Поезд стоит тридцать минут. Я дежурю на открытой платформе, прислонясь к орудийному колесу, весь под обаянием тех прошлых тираспольских ночей, которые я никогда не переживал, но прелесть которых всем своим существом чувствую по Вашим рассказам.
Но что это? Три звонка. Свисток. Стук буферов. Под моими ногами платформа дергается. Я хватаюсь за орудийный щит. Поехали дальше! Мне грустно. Я люблю Тирасполь, а он уплывает куда-то назад, вдаль, в степную ночь…

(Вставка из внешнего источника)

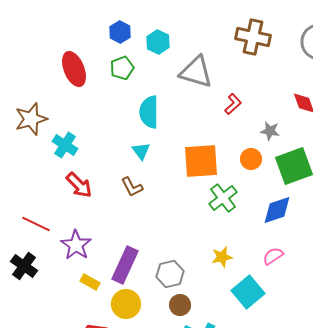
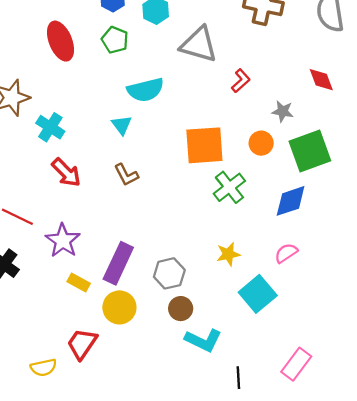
green pentagon: (122, 68) -> (115, 40), turned -30
cyan semicircle: (149, 112) -> (146, 90), turned -104
cyan triangle: (141, 151) -> (122, 125), moved

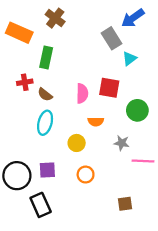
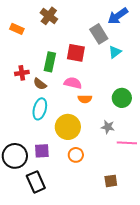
orange rectangle: (19, 33) -> (17, 29), size x0.6
green rectangle: (46, 57) -> (50, 62), moved
red square: (109, 88) -> (76, 53), moved
pink semicircle: (82, 93) -> (73, 83), turned -78
orange semicircle: (96, 122) -> (85, 99), moved
yellow circle: (77, 143) -> (68, 127), size x1.6

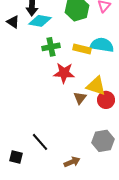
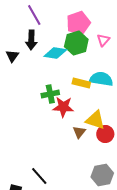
cyan diamond: (40, 21) -> (55, 53), moved
black triangle: (13, 22) -> (12, 56), turned 32
green cross: (51, 47) -> (50, 94), moved

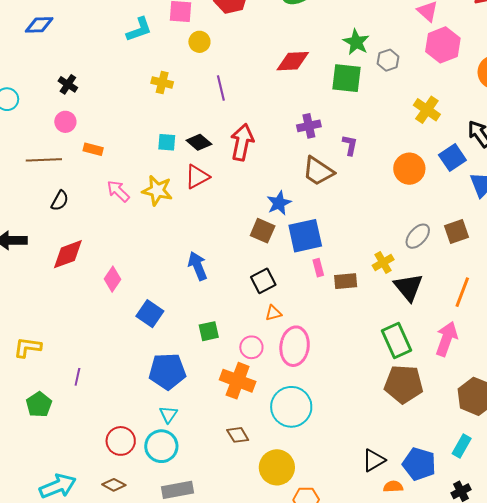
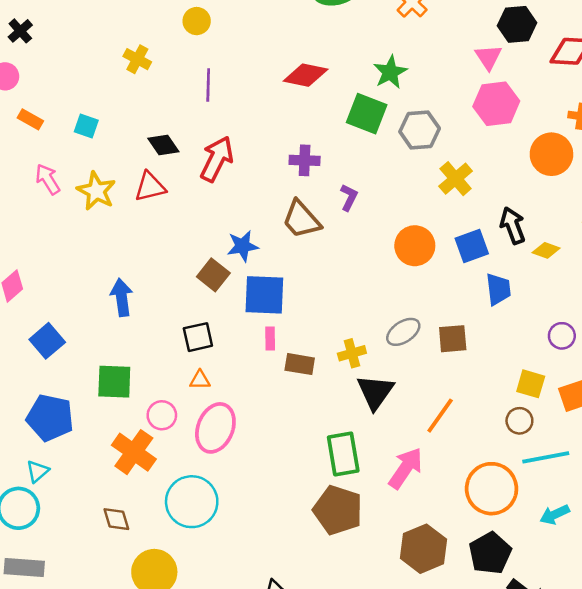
gray hexagon: (388, 60) -> (420, 130), moved, size x1.4
cyan square: (167, 142) -> (86, 126), moved
green square: (209, 331) -> (114, 382), size x1.4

…И вот мы уже на берегу Дуная, в городе Рени…
…как у нас поется в бригаде: «Я на камешке сижу, на реку Дунай гляжу», а об Одессе и не мечтай! Ваш А. П.».
Вспоминается мне пыльный, знойный придунайский городишко Рени в Бессарабской губернии. В мирное, довоенное время этот городок жил сонной жизнью уездного захолустья. Два ресторана. Базар, где продаются местные кавуны, дыни да помидоры. Собор с синим полинявшим куполом. Кондитерская «Реномэ», парикмахерская «Реноэ», фотография «Реномэ». И бюро похоронных процессий тоже «Реномэ». И все это принадлежит одному хозяину-греку.
Теперь не то.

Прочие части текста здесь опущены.